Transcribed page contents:
____

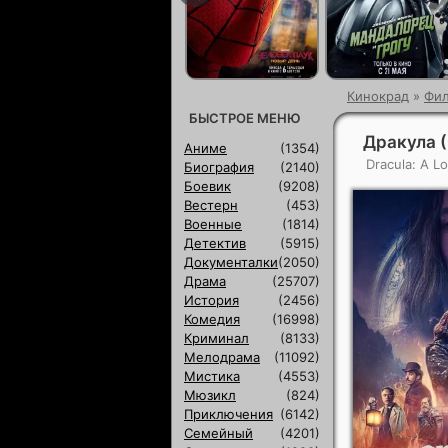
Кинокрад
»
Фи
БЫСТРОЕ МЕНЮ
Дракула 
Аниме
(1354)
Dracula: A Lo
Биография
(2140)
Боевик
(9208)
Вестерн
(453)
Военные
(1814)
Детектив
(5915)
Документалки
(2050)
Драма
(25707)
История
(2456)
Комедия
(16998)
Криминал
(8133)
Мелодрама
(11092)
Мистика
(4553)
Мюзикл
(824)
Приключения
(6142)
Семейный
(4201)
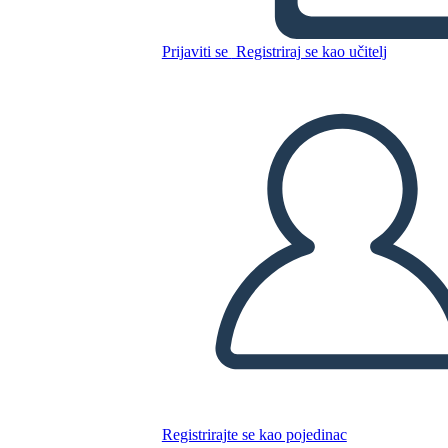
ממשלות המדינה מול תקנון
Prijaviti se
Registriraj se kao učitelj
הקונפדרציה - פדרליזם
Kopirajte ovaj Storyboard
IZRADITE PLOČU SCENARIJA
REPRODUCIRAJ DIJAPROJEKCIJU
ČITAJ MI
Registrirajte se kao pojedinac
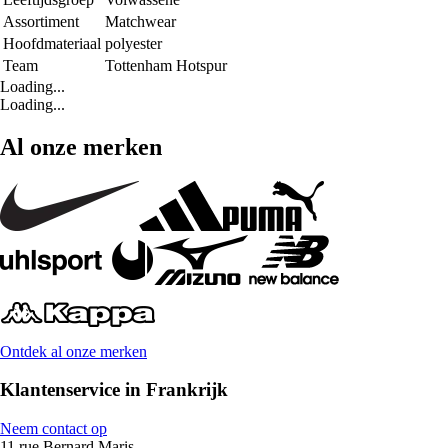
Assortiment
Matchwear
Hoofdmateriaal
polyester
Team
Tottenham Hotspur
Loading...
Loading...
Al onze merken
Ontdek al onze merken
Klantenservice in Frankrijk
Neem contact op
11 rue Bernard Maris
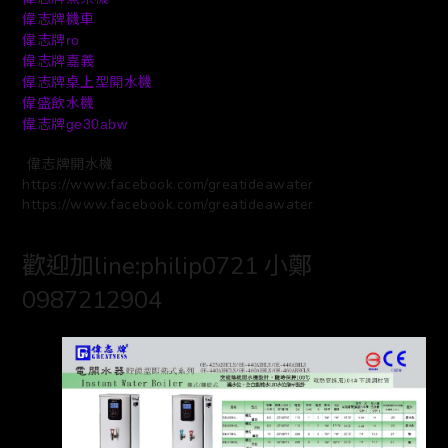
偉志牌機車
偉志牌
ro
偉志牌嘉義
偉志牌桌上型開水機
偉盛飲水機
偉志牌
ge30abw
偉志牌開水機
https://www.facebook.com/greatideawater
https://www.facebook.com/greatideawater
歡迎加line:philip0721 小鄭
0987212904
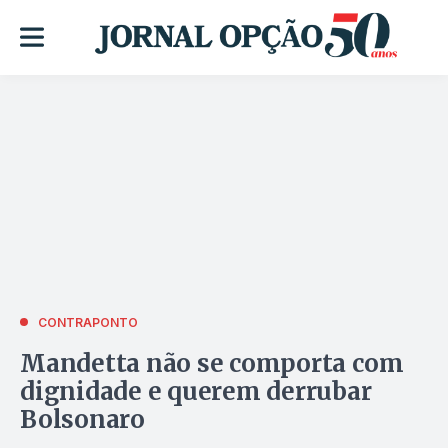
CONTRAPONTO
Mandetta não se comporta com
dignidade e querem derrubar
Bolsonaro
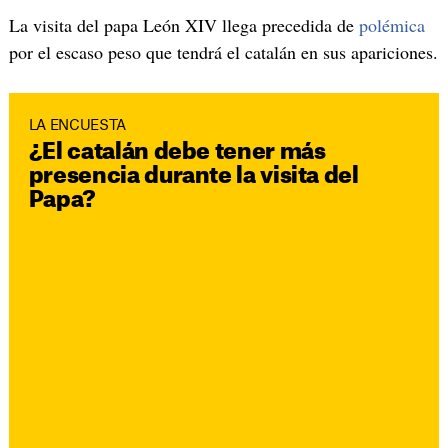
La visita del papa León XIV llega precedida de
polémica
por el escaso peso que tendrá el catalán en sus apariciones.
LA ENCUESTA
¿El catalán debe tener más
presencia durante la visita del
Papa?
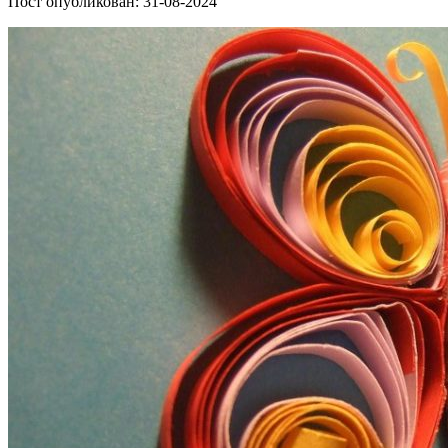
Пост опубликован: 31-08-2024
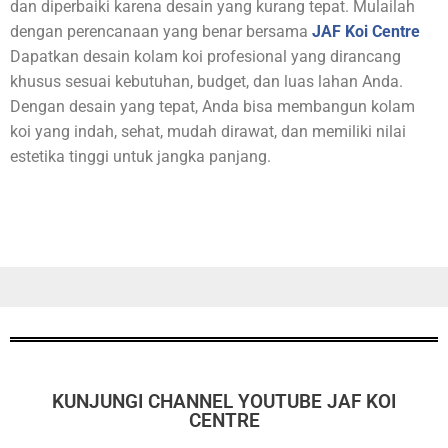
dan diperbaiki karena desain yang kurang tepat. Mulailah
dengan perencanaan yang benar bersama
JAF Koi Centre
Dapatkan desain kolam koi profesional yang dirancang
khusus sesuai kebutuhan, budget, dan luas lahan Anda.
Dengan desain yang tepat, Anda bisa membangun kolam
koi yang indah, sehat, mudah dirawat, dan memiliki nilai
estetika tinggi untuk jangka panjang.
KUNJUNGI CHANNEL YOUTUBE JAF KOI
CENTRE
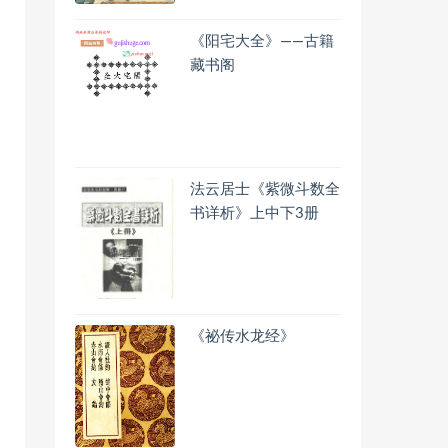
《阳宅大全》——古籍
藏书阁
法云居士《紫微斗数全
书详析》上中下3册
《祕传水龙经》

____

Work to be completed:
Quote exactly, and only, the lines from the one containing "La visita del papa" through the last line of the records above, both included; leave out any pictures.

Response area:
La visita del papa León XIV llega precedida de
polémica
por el escaso peso que tendrá el catalán en sus apariciones.
LA ENCUESTA
¿El catalán debe tener más
presencia durante la visita del
Papa?
Пост опубликован: 31-08-2024
dan diperbaiki karena desain yang kurang tepat. Mulailah
dengan perencanaan yang benar bersama
JAF Koi Centre
Dapatkan desain kolam koi profesional yang dirancang
khusus sesuai kebutuhan, budget, dan luas lahan Anda.
Dengan desain yang tepat, Anda bisa membangun kolam
koi yang indah, sehat, mudah dirawat, dan memiliki nilai
estetika tinggi untuk jangka panjang.
KUNJUNGI CHANNEL YOUTUBE JAF KOI
CENTRE
《阳宅大全》——古籍
藏书阁
法云居士《紫微斗数全
书详析》上中下3册
《祕传水龙经》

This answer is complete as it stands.